Recognized as an ethnic minority in 1952, the Shabak are now on the run from the militias of the Islamic State. They have already experienced persecution in the past, notably by the regime of Saddam Hussein. 70 families of them take refuge in this mosque from their latest threat.
A Shabak man is sick, lying on a rug while a woman tends to him, as the public hospital can only be reached in the morning. During the day, temperatures reach around 45 degrees.

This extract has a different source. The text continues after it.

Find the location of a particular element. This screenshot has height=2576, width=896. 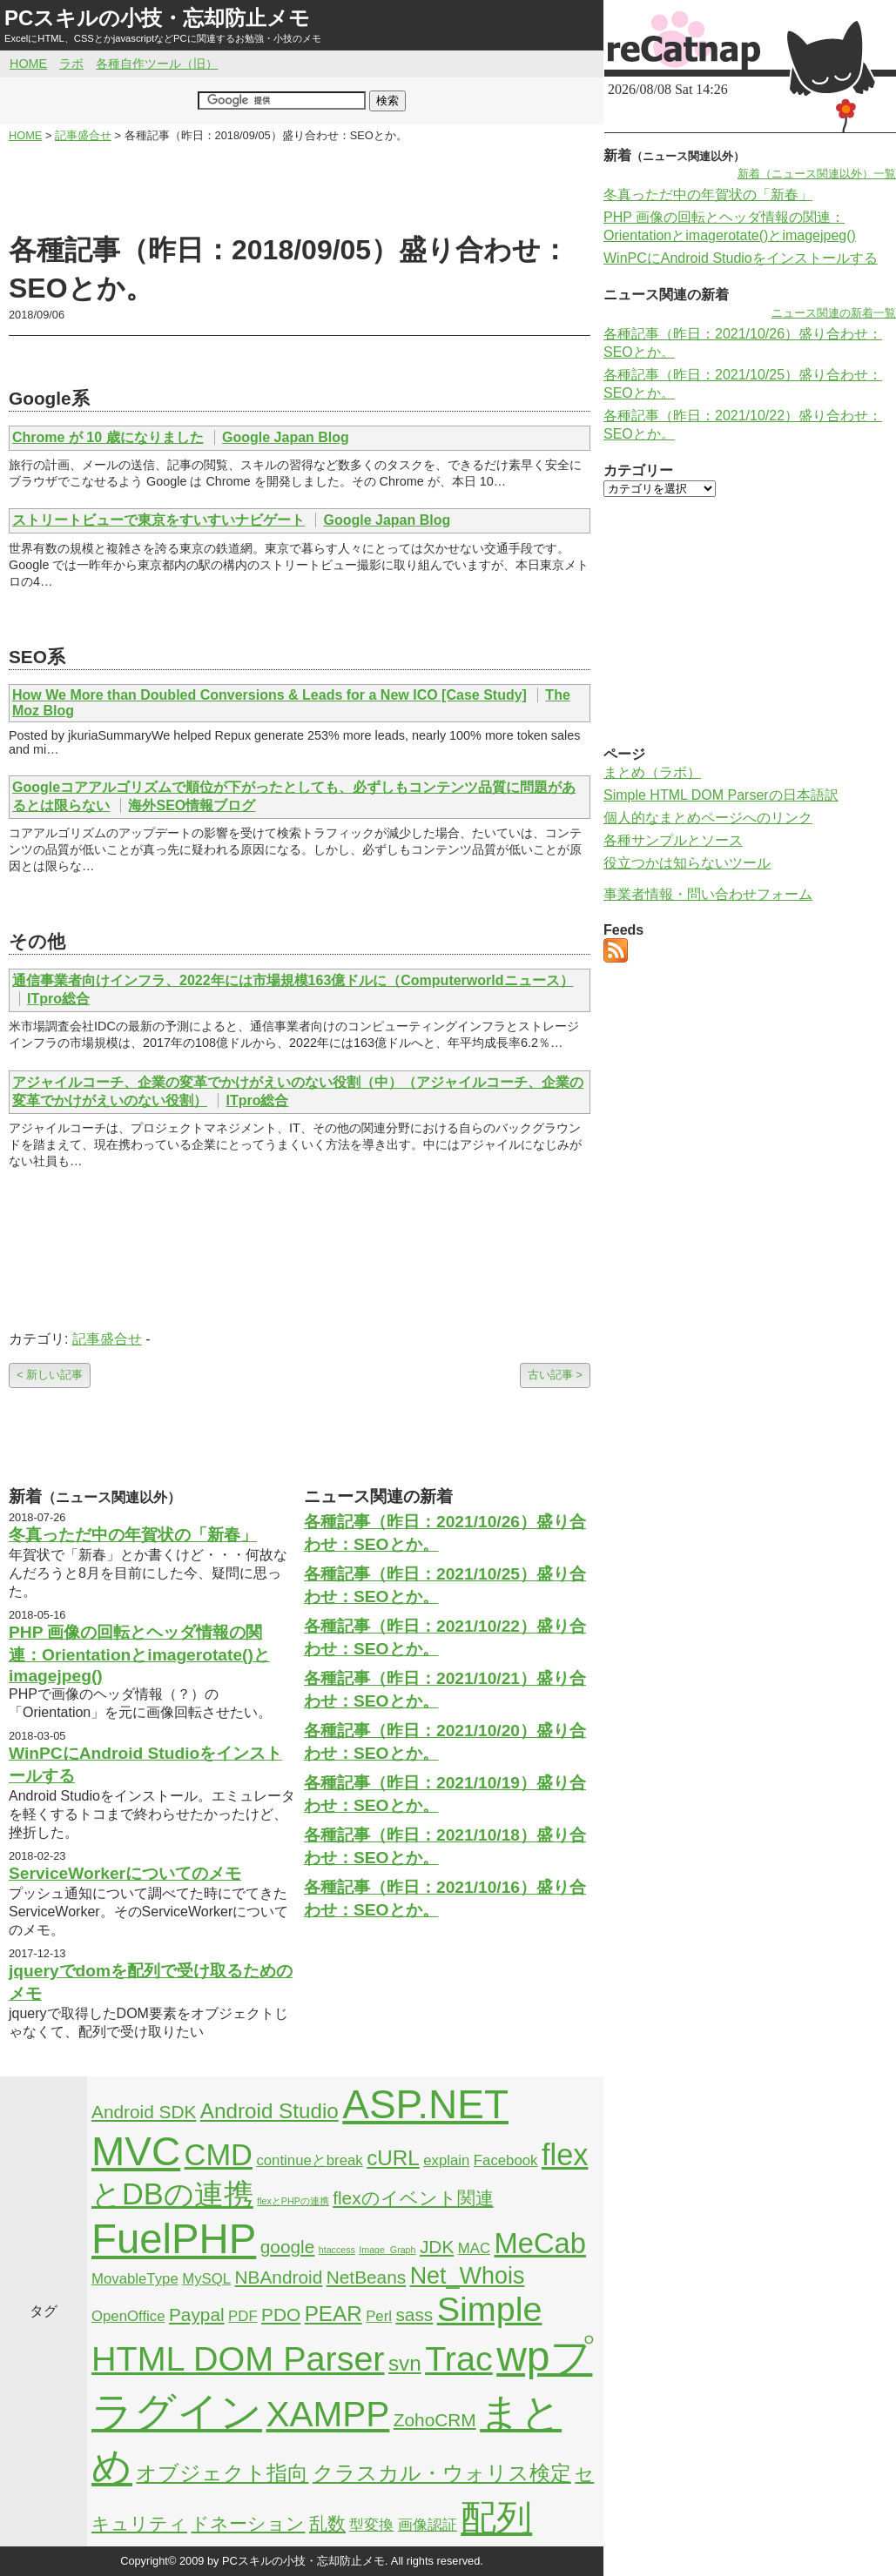

乱数 [乱数 (3個の項目)] is located at coordinates (327, 2523).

An elderly woman prepares to cook dinner, shielding the fire with wooden panels. Inside the mosque there is no pavement, making hygiene a challenge.
In the tiny village of Rovia a few miles from Mosul, a city currently under control of the Islamic State, the Shabak community has found refuge in a mosque under construction. Inside the community, the proportion of children to adults is very high. The adults hope to spare their children from the psychological trauma of war.
Shabak women are preparing for the evening meal in a mosque along the road that leads to Mosul. With only moonlight available, people who sleep outside must cook, eat, and wash quickly.